Q: What are the new rules regarding Flexible Spending Accounts and Medical Savings Accounts?
A: For those of you who are unfamiliar with these, they are various types of savings accounts from which you can pay medical bills that aren’t covered by your health insurance. The main new rule this year is that as of Jan. 1, you can no longer be reimbursed for over-the-counter medications in either your FSA or your Health Savings Account (Medical Savings Accounts have actually been phased out) unless you get a doctor to write you a prescription for them.
Starting in 2013, there's another change, at least for the Flexible Spending Accounts — you’ll be limited to putting away just $2,500 a year tax-free.
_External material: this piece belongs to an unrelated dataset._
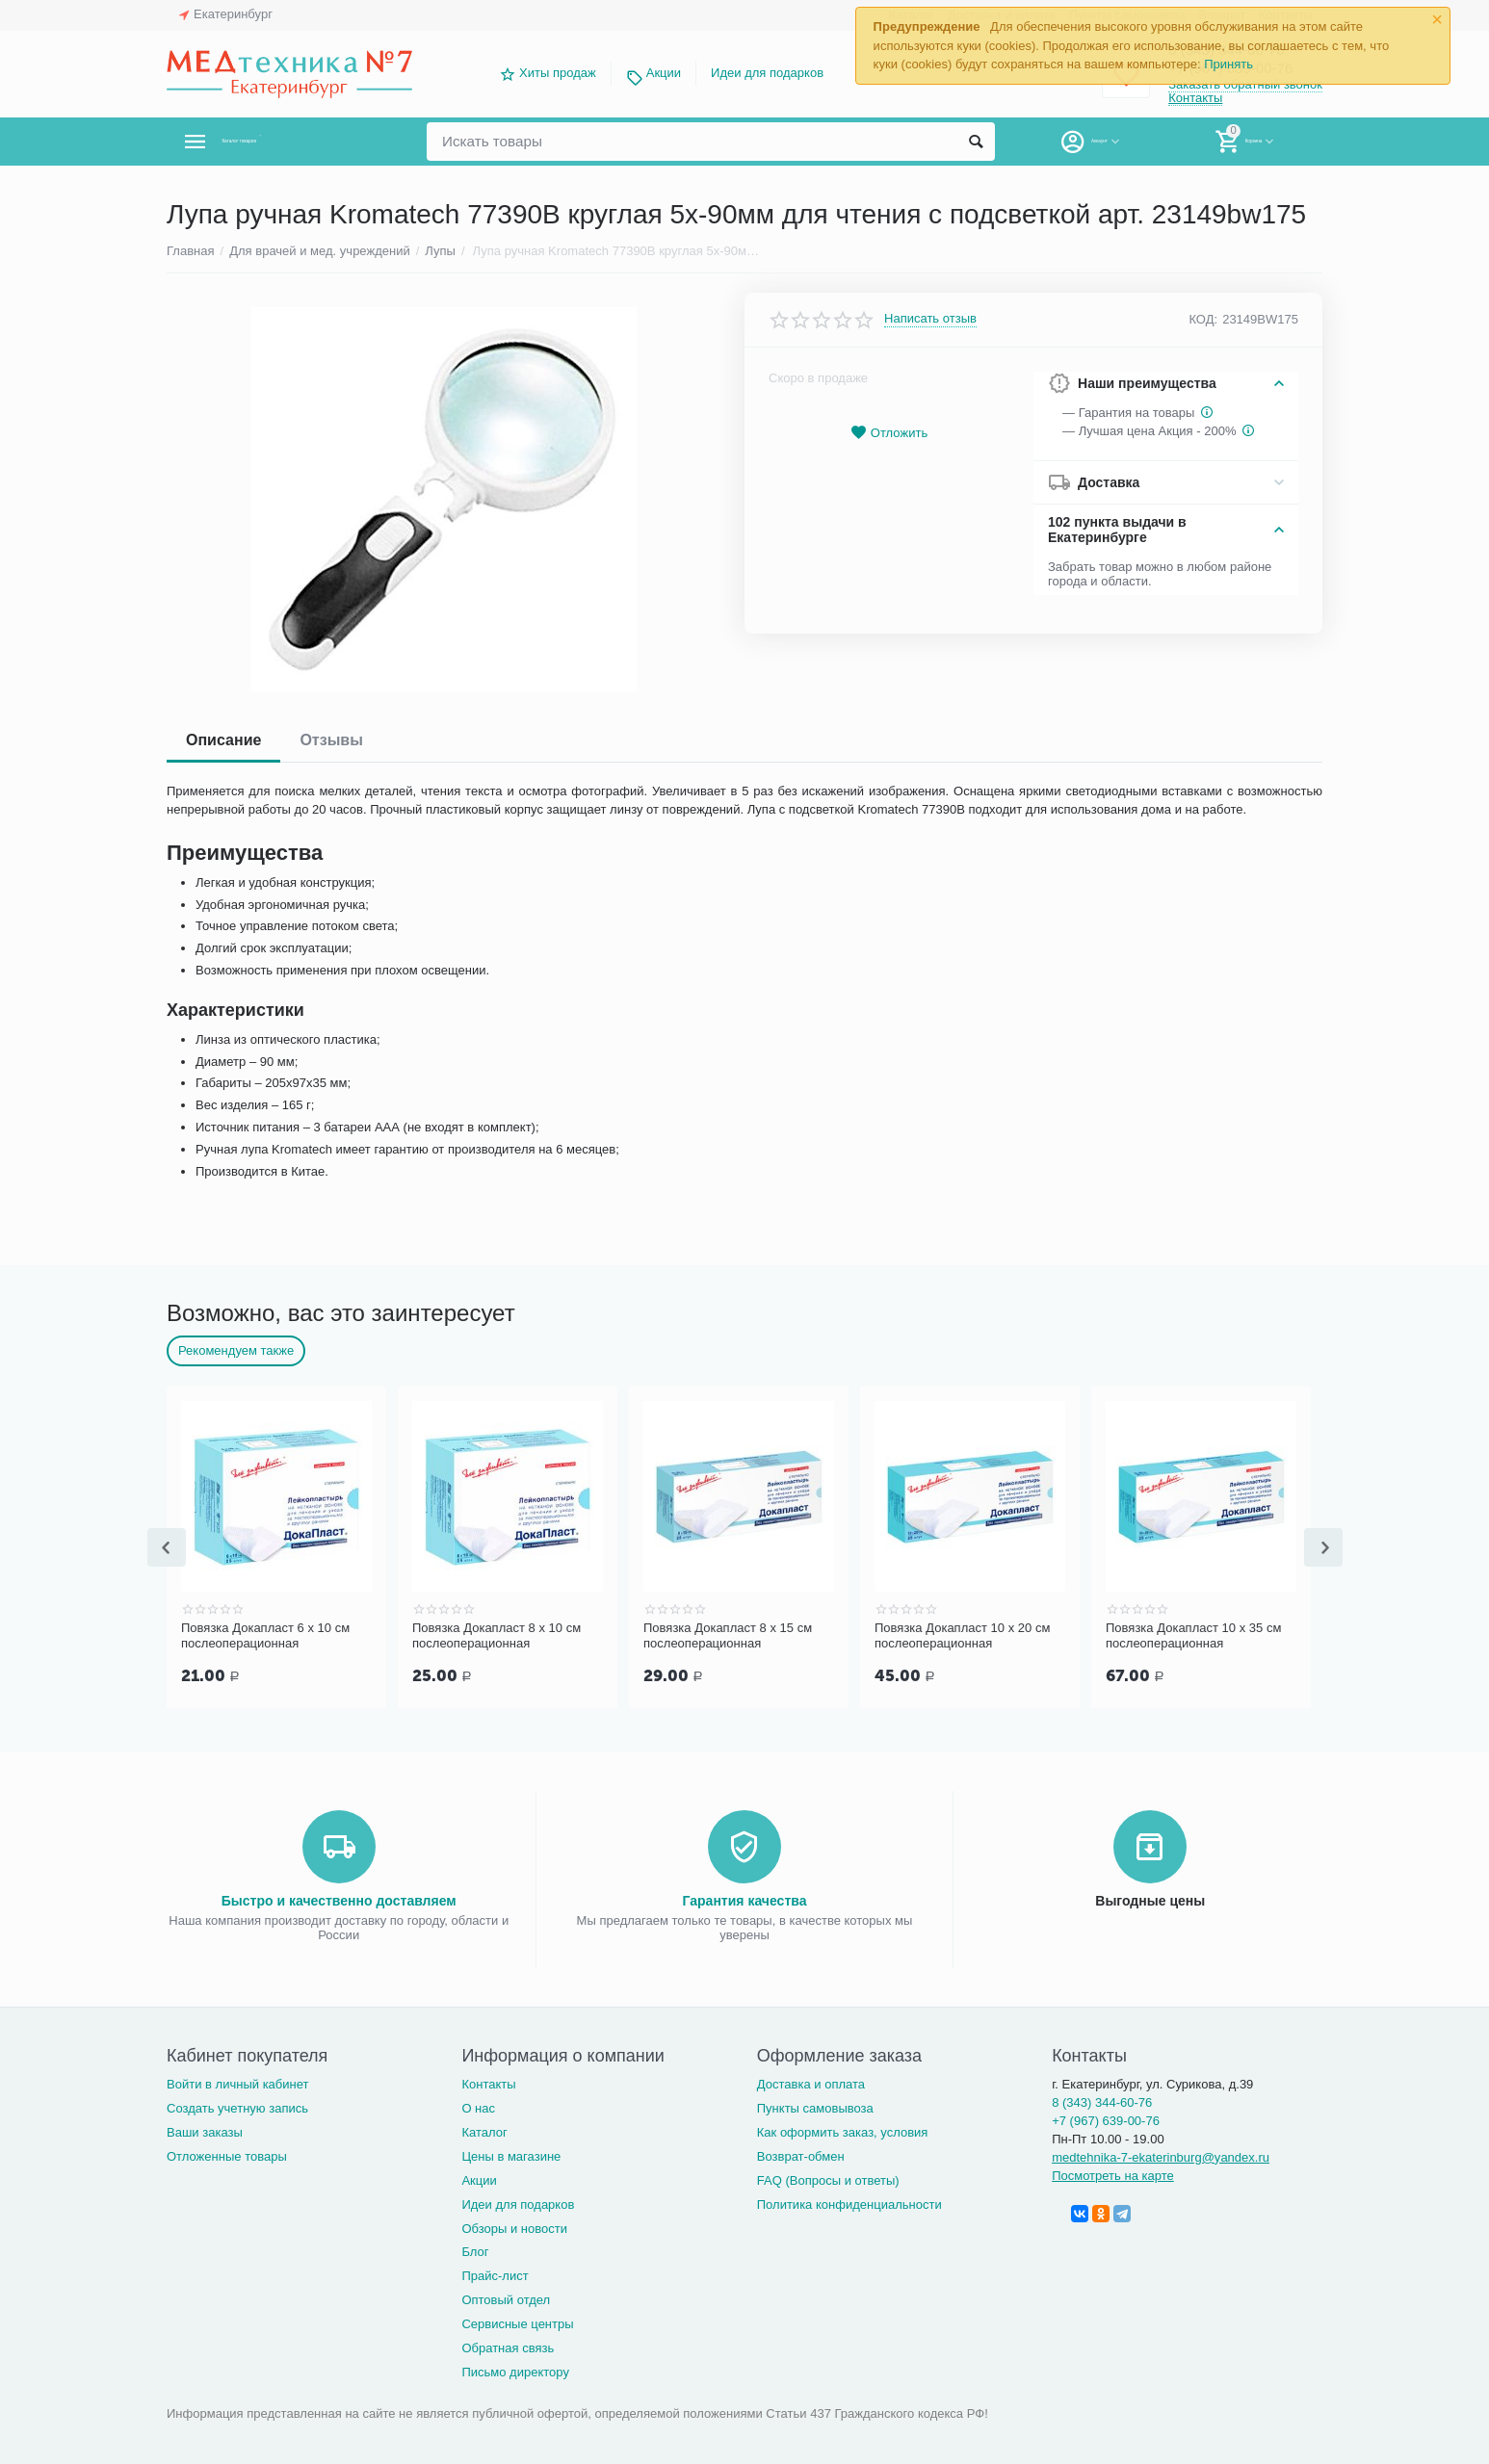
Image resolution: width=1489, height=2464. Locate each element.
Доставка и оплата (811, 2082)
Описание (223, 740)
Previously employers set the limit for how much you could shelter.
Both changes are not for policy reasons, but to help pay for the rest of the health law.
Mark Sandifer from Seattle asked about the profits of insurance companies in various parts of the world.
Q: I've read that the return on investment for health insurance companies averages around 16 percent. How does that compare with other countries?
Private insurance — particularly for-profit private insurance — isn't all that common in other countries other than as a supplement or complement to public health insurance. For example, in Switzerland, which has a system similar to the one that’s envisioned in the new health law, where everyone will have to purchase private insurance, all the companies are required by law to be not-for-profit in the sale of the basic benefit package. In the Netherlands, which has a similar system, although it also has public plans, there are for-profit health plans, but they generally have profit margins of about 5 percent.